I don't know if my comments will change anything and if they belong here but I want to say that the disappearance of the Variable, Arrays, Loop, ParserFunctions and HashTables extensions will have disastrous repercussions on the wikis I maintain. I don't think I'm an isolated case given the success of these extensions. These extensions seem to be indispensable when using Semantic MediaWiki.

I like the suggestions by @RobinHood70 and skizzerz about preserving linear parsing as part of a 'legacy' content model (which can then be adopted on the level of namespaces and wiki pages) and by @alex-mashin about the possibilities of forcing a preliminary step of linear parsing through a parser function. Especially since like @Megajoule and many others, I'm anxious about the future of my wikis and would be a little unhappy to see fifteen years of work go to waste.

I would love to hear MediaWiki developers on their perspective(s). Are the suggestions above feasible at all? Should we organise ourselves to get wider attention for the issue? Or is it not yet possible at this stage to get clarity - which would at least be an answer in itself.

I don't know if my comments will change anything and if they belong here but I want to say that the disappearance of the Variable, Arrays, Loop, ParserFunctions and HashTables extensions will have disastrous repercussions on the wikis I maintain. I don't think I'm an isolated case given the success of these extensions. These extensions seem to be indispensable when using Semantic MediaWiki.

I'm just someone who works with a number of small wikis that use these extensions, but I'm a bit confused about where all of this actually is going. I do have quite a bit of work built around these extensions and around Semantic MediaWiki. I'm happy to 'get onboard with the future', but I can't seem to find very much that actually explains what that means.

What should I be doing to build to be compatible with future versions?
What versions should I be expecting my current templates (using Variables) to stop working on?

What should I be doing to build to be compatible with future versions?

WMF's vision seems to be that everyone will use Scribunto and Parsoid, and that this will somehow be the perfect solution for everyone, or at least that everyone will convert to their preferred system when left with no other choice. The implied promise to maintain state throughout a document no longer holds true, as Parsoid processes things in parallel. This handily breaks Variable, Arrays, Loop, HashTables, and probably several in-house extensions like our own, since they all rely on the ability to maintain state as a document renders. In other words, you can define a thing, make reference to that thing, and possibly alter the thing as the document progresses. Parsoid simply doesn't make that promise.
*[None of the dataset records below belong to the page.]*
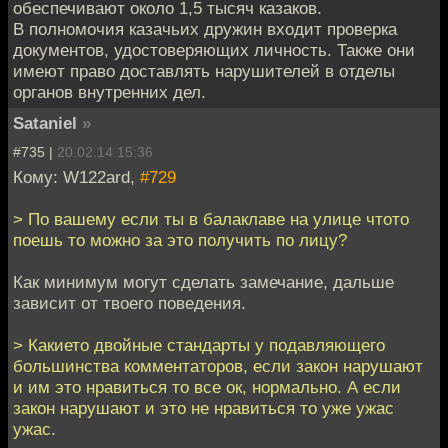
обеспечивают около 1,5 тысяч казаков.
В полномочия казачьих дружин входит проверка
документов, удостоверяющих личность. Также они
имеют право доставлять нарушителей в отделы
органов внутренних дел.
Sataniel
»
#735 |
20.02.14 15:36
Кому: W122ard,
#729
> По вашему если ты в балаклаве на улице чтото
поешь то можно за это получить по лицу?
Как минимум могут сделать замечание, дальше
зависит от твоего поведения.
> Какието двойные стандарты у подавляющего
большинства комментаторов, если закон нарушают
и им это нравиться то все ок, нормально. А если
закон нарушают и это не нравиться то уже ужас
ужас.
I'm not entirely sure why ParserFunctions would have issues, but perhaps someone more involved with that project can shed some light on it.

The only thing we can do that I'm aware of is to split off the older parser (and probably also the preprocessor) into a separate development branch. The idea has been tossed around that it could be developed as a separate content type so that entire namespaces, including main space, could be set to a specific default content type, and each page could pick and choose if it needed something other than the default. Such an extension could either work with the older parser or at least work in a linear fashion so that wikis that need to maintain document state can do so. From personal experience, I expect that there would be a strong desire to do at least some redevelopment on the older parser/preprocessor, as the current preprocessor is...let's say "badly in need of a rewrite". While I'm less familiar with the parser itself, I suspect that would also want a fair bit of rewriting over time, perhaps in conjunction with a second option that freezes the older parser at its current state of development for full backwards compatibility.

What versions should I be expecting my current templates (using Variables) to stop working on?

As I understand it, 1.35 is where problems might begin to arise. How much of an issue that'll be, I'm not sure. I suspect that in at least some cases, they'll appear to continue working, but in reality, that'll just be a matter of luck that the page is getting parsed in linear order or near enough not to matter. I believe the creator of Variables said his works with 1.35, but you'd have to check the pages of all extensions you use to see what breaks and what doesn't, and if there are any workarounds.

Variables still works without issue in MW 1.40; and the same should hold for the other extensions. However, due to the use of #var_final it will emit deprecation warnings.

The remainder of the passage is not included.